* Entries taken from a collection
────────────────
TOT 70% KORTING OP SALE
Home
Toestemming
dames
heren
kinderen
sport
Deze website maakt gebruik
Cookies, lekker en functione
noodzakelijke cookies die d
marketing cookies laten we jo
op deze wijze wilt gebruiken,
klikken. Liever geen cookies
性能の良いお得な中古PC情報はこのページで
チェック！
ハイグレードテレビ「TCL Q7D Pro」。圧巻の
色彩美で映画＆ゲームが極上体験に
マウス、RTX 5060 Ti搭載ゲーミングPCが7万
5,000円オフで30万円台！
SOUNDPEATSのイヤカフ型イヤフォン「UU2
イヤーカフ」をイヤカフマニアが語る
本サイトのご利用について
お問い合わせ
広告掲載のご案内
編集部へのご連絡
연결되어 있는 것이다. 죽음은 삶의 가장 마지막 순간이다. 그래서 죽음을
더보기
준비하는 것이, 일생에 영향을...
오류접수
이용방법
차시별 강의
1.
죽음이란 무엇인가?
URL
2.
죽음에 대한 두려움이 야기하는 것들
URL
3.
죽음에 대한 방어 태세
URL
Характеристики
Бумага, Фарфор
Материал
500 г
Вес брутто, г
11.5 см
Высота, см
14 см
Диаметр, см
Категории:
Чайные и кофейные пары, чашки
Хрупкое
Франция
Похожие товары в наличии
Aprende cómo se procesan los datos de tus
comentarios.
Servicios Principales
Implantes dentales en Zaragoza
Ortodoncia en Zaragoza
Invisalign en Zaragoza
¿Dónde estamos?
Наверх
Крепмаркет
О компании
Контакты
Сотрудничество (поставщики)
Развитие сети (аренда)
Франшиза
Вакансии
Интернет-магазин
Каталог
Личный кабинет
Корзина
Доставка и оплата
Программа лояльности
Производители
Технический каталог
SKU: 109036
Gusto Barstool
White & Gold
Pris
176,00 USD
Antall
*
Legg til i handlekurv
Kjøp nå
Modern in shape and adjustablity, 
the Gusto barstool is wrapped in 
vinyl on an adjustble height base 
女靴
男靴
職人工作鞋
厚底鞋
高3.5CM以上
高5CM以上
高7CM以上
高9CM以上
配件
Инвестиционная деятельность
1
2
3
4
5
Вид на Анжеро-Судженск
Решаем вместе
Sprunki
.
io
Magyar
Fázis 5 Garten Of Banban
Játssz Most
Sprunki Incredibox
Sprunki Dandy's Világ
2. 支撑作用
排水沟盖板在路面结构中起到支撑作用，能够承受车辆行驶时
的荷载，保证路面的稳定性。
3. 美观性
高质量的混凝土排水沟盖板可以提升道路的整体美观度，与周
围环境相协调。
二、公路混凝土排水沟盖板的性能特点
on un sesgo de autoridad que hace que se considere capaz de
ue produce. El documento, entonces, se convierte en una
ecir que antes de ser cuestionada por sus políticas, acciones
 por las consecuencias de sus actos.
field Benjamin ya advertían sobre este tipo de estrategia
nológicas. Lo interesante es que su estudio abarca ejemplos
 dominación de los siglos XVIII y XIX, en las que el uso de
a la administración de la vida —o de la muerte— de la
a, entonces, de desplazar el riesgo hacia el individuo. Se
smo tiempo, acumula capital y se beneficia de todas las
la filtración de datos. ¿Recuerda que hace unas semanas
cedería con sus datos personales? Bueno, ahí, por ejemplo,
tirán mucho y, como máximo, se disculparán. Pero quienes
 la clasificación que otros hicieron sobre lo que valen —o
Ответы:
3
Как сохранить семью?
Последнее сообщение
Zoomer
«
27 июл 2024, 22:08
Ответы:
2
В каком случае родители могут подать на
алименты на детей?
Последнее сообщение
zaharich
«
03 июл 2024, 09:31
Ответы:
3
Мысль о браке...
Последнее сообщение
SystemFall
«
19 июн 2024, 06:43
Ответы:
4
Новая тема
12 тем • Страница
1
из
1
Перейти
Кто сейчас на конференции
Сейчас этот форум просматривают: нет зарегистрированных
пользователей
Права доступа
────────────────
When a line above includes the word "entonces", please list that line.

ue produce. El documento, entonces, se convierte en una
a, entonces, de desplazar el riesgo hacia el individuo. Se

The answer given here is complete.